The default priority is normal.


During synchronous dialogs (alert() or print()) or inside v8 debugger breakpoints scheduler enters a nested run loop and stops running pauseable tasks. Specifically, no JavaScript can run when a page is paused.

The pausing is triggered by ScopedPagePauser. Almost all tasks can be paused.


Scheduler may elect not to run some tasks when processing user gestures in order to increase responsiveness.

Scheduler defers tasks for two seconds after a user gesture, as it’s very likely that another gesture will arrive soon. The majority of tasks can be deferred.

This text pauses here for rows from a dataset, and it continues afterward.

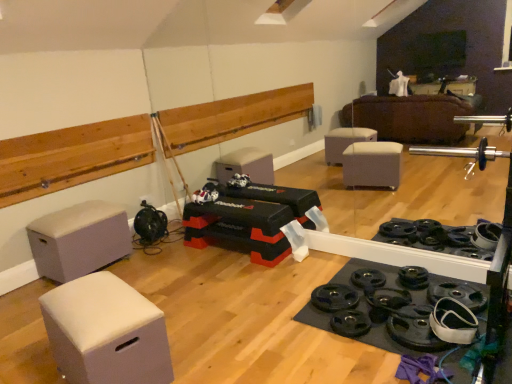 Locate an element on the screen. free space above white fabric ottoman at lower left, the 1th furniture in the front-to-back sequence (from a real-world perspective) is located at coordinates (88, 286). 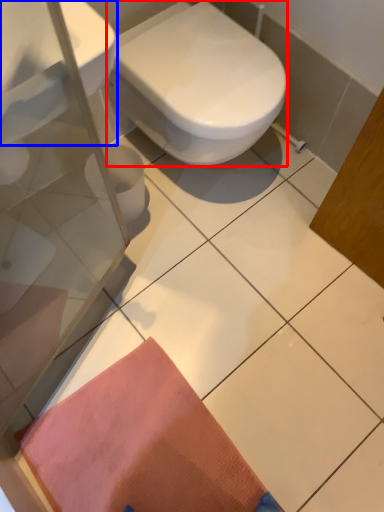 Question: Which point is further to the camera, bidet (highlighted by a red box) or sink (highlighted by a blue box)?

Choices:
 (A) bidet
 (B) sink

Answer: (A) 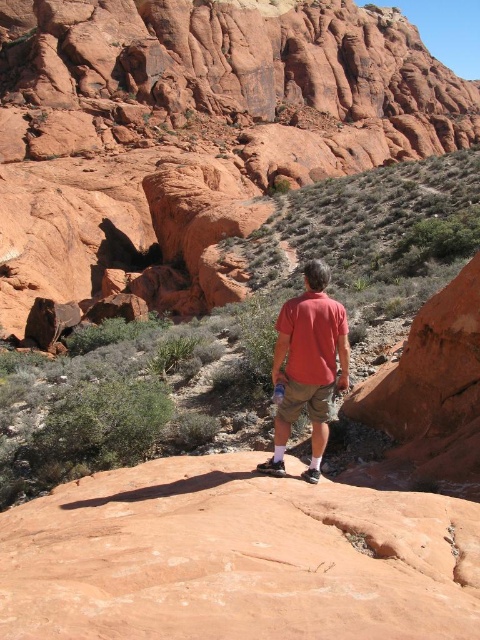 You are a photographer trying to capture the person in the image. Since the matte red shirt at center and the khaki cotton shorts at center are both in the frame, can you tell which clothing item is visible higher up on the person?

The matte red shirt at center is positioned over the khaki cotton shorts at center, so the matte red shirt at center is visible higher up on the person.

You are a photographer planning to take a portrait of the person in the scene. You need to ensure that both the matte red shirt at center and the khaki cotton shorts at center are clearly visible in the frame. Considering their sizes, which object should you focus on to make sure both are in focus?

The matte red shirt at center is bigger than khaki cotton shorts at center, so focusing on the matte red shirt at center will ensure both are in focus since it is larger and closer to the camera. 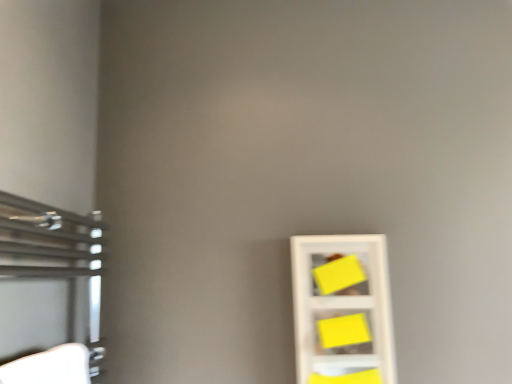 Identify the location of yellow matte bookshelf at right. The width and height of the screenshot is (512, 384). (342, 309).

The height and width of the screenshot is (384, 512). What do you see at coordinates (342, 309) in the screenshot?
I see `yellow matte bookshelf at right` at bounding box center [342, 309].

Consider the image. What is the approximate width of yellow matte bookshelf at right?

yellow matte bookshelf at right is 5.16 centimeters wide.

Find the location of `yellow matte bookshelf at right`. yellow matte bookshelf at right is located at coordinates (342, 309). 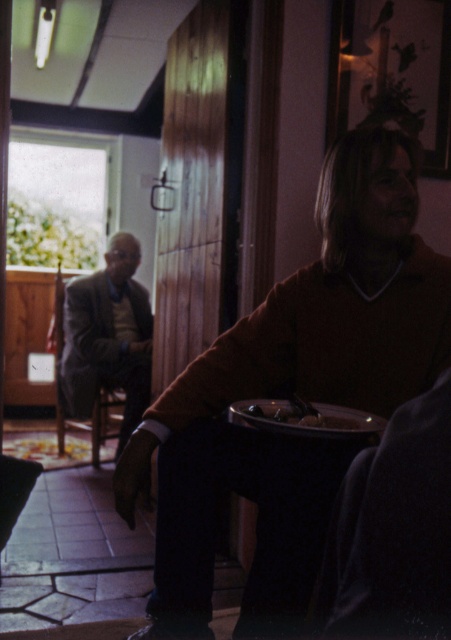 Does matte brown sweater at center come behind light brown woolen suit at left?

No.

Is matte brown sweater at center to the right of light brown woolen suit at left from the viewer's perspective?

Yes, matte brown sweater at center is to the right of light brown woolen suit at left.

Identify the location of matte brown sweater at center. The width and height of the screenshot is (451, 640). (294, 390).

This screenshot has width=451, height=640. What are the coordinates of `matte brown sweater at center` in the screenshot? It's located at (294, 390).

In the scene shown: Between matte brown sweater at center and shiny metallic bowl at center, which one is positioned higher?

matte brown sweater at center

Measure the distance between matte brown sweater at center and shiny metallic bowl at center.

matte brown sweater at center is 7.39 inches away from shiny metallic bowl at center.

Measure the distance between point (x=194, y=508) and camera.

Point (x=194, y=508) is 4.84 feet from camera.

You are a GUI agent. You are given a task and a screenshot of the screen. Output one action in this format:
    pyautogui.click(x=<x>, y=<y>)
    Task: Click on the matte brown sweater at center
    
    Given the screenshot: What is the action you would take?
    pyautogui.click(x=294, y=390)

Who is taller, light brown woolen suit at left or shiny metallic bowl at center?

Standing taller between the two is light brown woolen suit at left.

Is light brown woolen suit at left further to the viewer compared to shiny metallic bowl at center?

Most of the tasks are deferrable.


Scheduler freezes background pages in order to increase responsiveness of the foreground tabs and save power.

On mobile all pages are frozen after five minutes in the background. On desktop only eligible pages are frozen, which is determined by heuristics based on the APIs page is using.

Most of the tasks are freezable.


Scheduler delays tasks in the background pages and offscreen frames in order to improve responsiveness of the foreground pages without breaking useful background page functionality.

At the moment only JavaScript timers (setTimeout/setInterval) are throttleable. While there is a general desire to expand this list, this is a low priority effort as we are focused on making freezing better instead.

Off-main thread scheduling

If your task doesn’t have to run on the main thread, use worker_pool::PostTask, which uses a thread pool behind the scenes.

Do not create your own dedicated thread if you need ordering for your tasks, use worker_pool::CreateTaskRunner instead — this creates a sequence (virtual thread which can run tasks in order on any of the threads in the thread pool).

Note: this doesn‘t exist yet because we haven’t encountered a use case in Blink which needs it. If you need one, please task to the team and we'll add it.

See also Threading and Tasks in Chrome for more details.

Binding tasks

Many data structures in Blink are bound to a particular thread (e.g. Strings, garbage-collected classes, etc), so it’s not safe to pass a pointer to them to another thread. To enforce this, base::Bind is banned in Blink and WTF::Bind and CrossThreadBind are provided as alternatives. WTF::Bind should be used to post tasks to the same thread and closures returned by it DCHECK that they run on the same thread. CrossThreadBind applies CrossThreadCopier to its arguments and creates a deep copy, so the resulting closure can run on a different thread.